A is also for antidote. Early research in this field** confirmed fears that certain viruses, once launched, might be something of a Pandora's Box. That is, the strain one makes can too easily mutate into something else. So it's vital to have an antidote - and preferably (if you think about it for more than a second) to have a virus that gets bored after the first round and dies off. Believe it or not, there is a field of research called viral mortalicizing which aims to ensure exactly this. The gargoyles who make this stuff then hand it on to Antidote & Declan, and they design the cure. It's amazing what humans can achieve when they go absolutely and completely off the rails and round the bend.
While there is an International Accord on promising not to do this sort of thing (it works mainly because, like nuclear weapons, nobody fancies the retaliation much) we are almost at that point in history where 99% of the rules are about to be ignored. So in short, the man-made pandemic looks favourite at the moment. Not only does it offer the chance to make the culling choice easy (ie wipe out the enemy, and then stop) it can also be very easily disguised as God moving in a mysterious manner. You'd have to pretend that your own people were dropping like flies too, but then under certain regimes the role of dying person could be played by the sort of unwilling volunteers we call dissidents, and they call terrorists. As recent incidents in Tibet have demonstrated, this isn't hard to orchestrate.
Happily, there are signs that it may not be necessary for any of the established C-words to carry out a future C-word: for despite the almost entirely doomsaying press Lovelock's new book has had, the last hundred pages are spiced with a smattering of cautious optimism. And as you'd expect with a science professor, he thinks science just might come up with at least one viable solution.
James' ideas include gigantic umbrellas placed between us and the sun, messing with oceanic algae, enormous pipes sucking cold water up from the ocean depths, plus some others that frightened me a whole lot more than being crammed onto a small island while intermittently pouring boiling oil on the starving hordes below. As to whether or not Lovelock's ideas are the right ones, I haven't a clue. But compared to the chest-beating, spin-ridden drivel being put out by word leaders, his observations do at least have a sense of urgency and reason.
I retain my own perhaps misguided faith in human ingenuity to get us safely past this latest human crossroads - if only because (as a historian) the past tends to suggest it. But as many investors are discovering too late, the past is no guide to the future. Either way, the chances of us pulling it off have been massively increased by Lovelock's words. And for that, we owe him an enormous debt of gratitude.

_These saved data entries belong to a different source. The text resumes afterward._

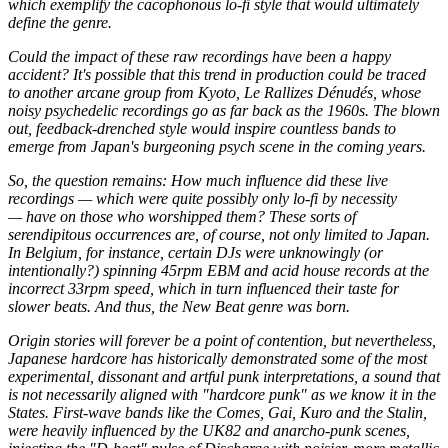
which exemplify the cacophonous lo-fi style that would ultimately
define the genre.
Could the impact of these raw recordings have been a happy
accident? It's possible that this trend in production could be traced
to another arcane group from Kyoto, Le Rallizes Dénudés, whose
noisy psychedelic recordings go as far back as the 1960s. The blown
out, feedback-drenched style would inspire countless bands to
emerge from Japan's burgeoning psych scene in the coming years.
So, the question remains: How much influence did these live
recordings — which were quite possibly only lo-fi by necessity
— have on those who worshipped them? These sorts of
serendipitous occurrences are, of course, not only limited to Japan.
In Belgium, for instance, certain DJs were unknowingly (or
intentionally?) spinning 45rpm EBM and acid house records at the
incorrect 33rpm speed, which in turn influenced their taste for
slower beats. And thus, the New Beat genre was born.
Origin stories will forever be a point of contention, but nevertheless,
Japanese hardcore has historically demonstrated some of the most
experimental, dissonant and artful punk interpretations, a sound that
is not necessarily aligned with "hardcore punk" as we know it in the
States. First-wave bands like the Comes, Gai, Kuro and the Stalin,
were heavily influenced by the UK82 and anarcho-punk scenes,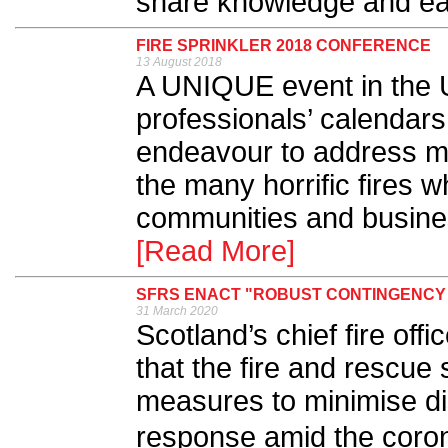
share knowledge and ea
FIRE SPRINKLER 2018 CONFERENCE
13 August 2018
A UNIQUE event in the UK
professionals’ calendars,
endeavour to address ma
the many horrific fires 
communities and busines
[Read More]
SFRS ENACT "ROBUST CONTINGENCY
31 March 2020
Scotland’s chief fire of
that the fire and rescue 
measures to minimise di
response amid the cor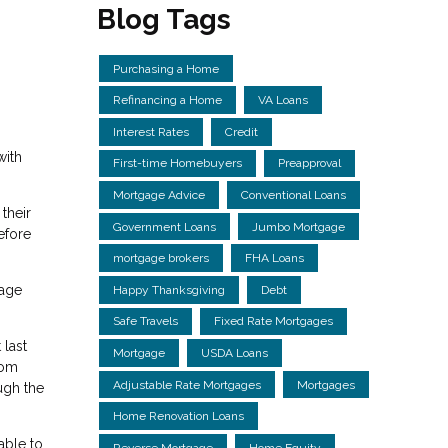
Blog Tags
Purchasing a Home
Refinancing a Home
VA Loans
Interest Rates
Credit
with
First-time Homebuyers
Preapproval
Mortgage Advice
Conventional Loans
their
Government Loans
Jumbo Mortgage
efore
mortgage brokers
FHA Loans
gage
Happy Thanksgiving
Debt
Safe Travels
Fixed Rate Mortgages
 last
Mortgage
USDA Loans
rom
Adjustable Rate Mortgages
Mortgages
ough the
Home Renovation Loans
able to
Reverse Mortgage
Home Equity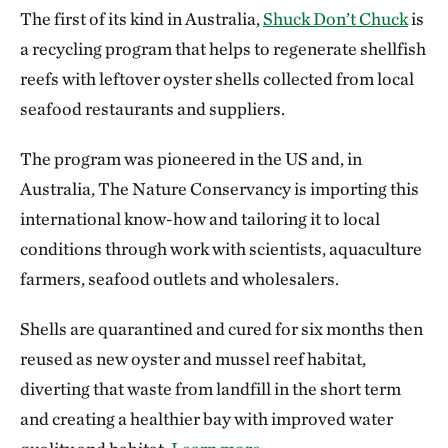
The first of its kind in Australia,
Shuck Don’t Chuck
is
a recycling program that helps to regenerate shellfish
reefs with leftover oyster shells collected from local
seafood restaurants and suppliers.
The program was pioneered in the US and, in
Australia, The Nature Conservancy is importing this
international know-how and tailoring it to local
conditions through work with scientists, aquaculture
farmers, seafood outlets and wholesalers.
Shells are quarantined and cured for six months then
reused as new oyster and mussel reef habitat,
diverting that waste from landfill in the short term
and creating a healthier bay with improved water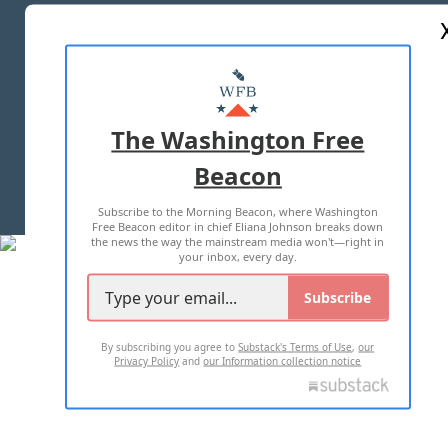
ABOUT US
MASTHEAD
ADVERTISE WITH US
The Washington Free
Beacon
TERMS OF USE
PRIVACY POLICY
Subscribe to the Morning Beacon, where Washington
2026 ALL RIGHTS RESERVED
Free Beacon editor in chief Eliana Johnson breaks down
the news the way the mainstream media won't—right in
your inbox, every day.
Subscribe
By subscribing you agree to
Substack's Terms of Use
,
our
Privacy Policy
and
our Information collection notice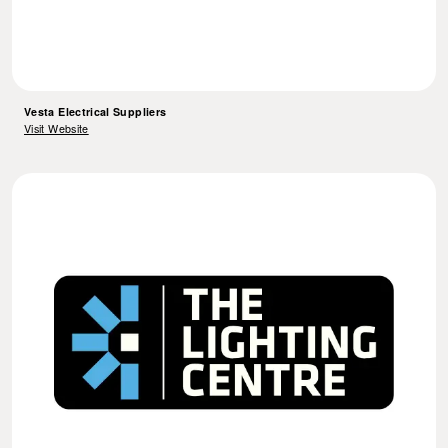
Vesta Electrical Suppliers
Visit Website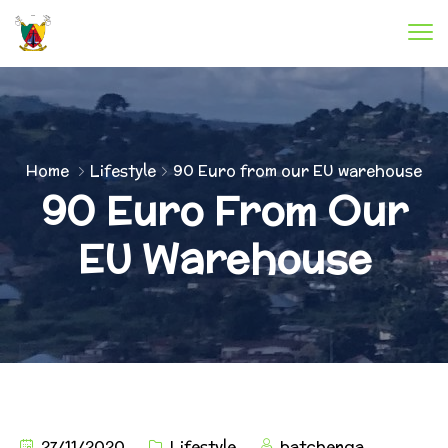
Home
Lifestyle
90 Euro from our EU warehouse
90 Euro From Our
EU Warehouse
27/11/2020
Lifestyle
batchenga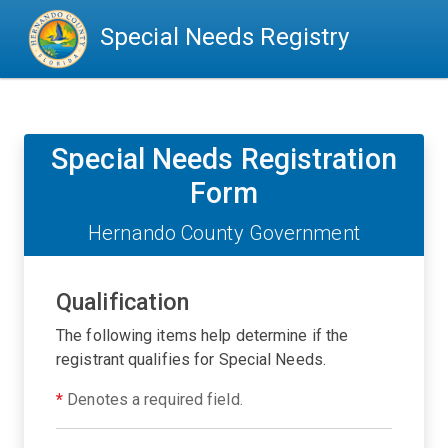
Special Needs Registry
Special Needs Registration
Form
Hernando County Government
Qualification
The following items help determine if the
registrant qualifies for Special Needs.
*
Denotes a required field.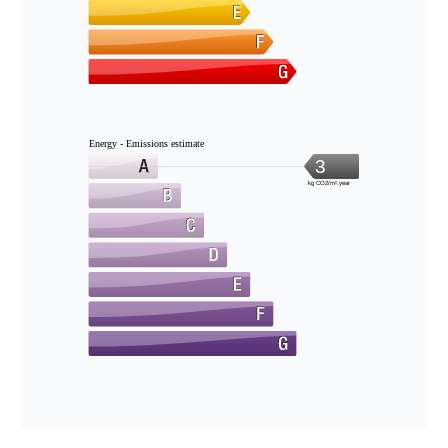
Energy - Emissions estimate
3
kg CO2/m².year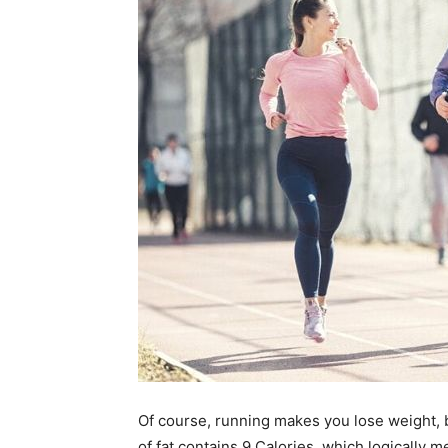
Of course, running makes you lose weight, but
of fat contains 9 Calories, which logically m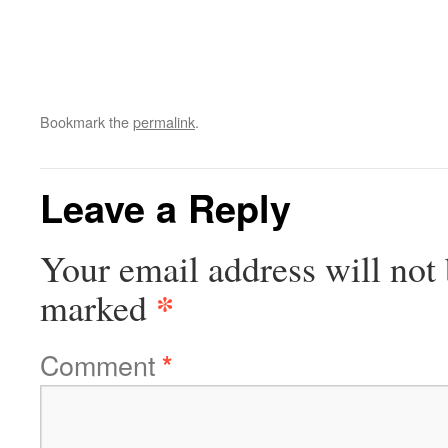
Bookmark the
permalink
.
Leave a Reply
Your email address will not 
*
marked
Comment
*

* Before you dismiss the thought as the gratuitous output of a diseased mind, I should point out that this is exactly what happened on Easter Island aeons ago. There were too many people and not enough fruit, veg or wildlife: so they ate each other in a series of grisly Grande Bouffes. It didn't work: the gene pool got too small, and they died out.
** You may wonder how I know all this stuff, but trust me - you don't want to know. Also telling you would lead to certain death at the hands of the Forces of Darkness. Especially for me.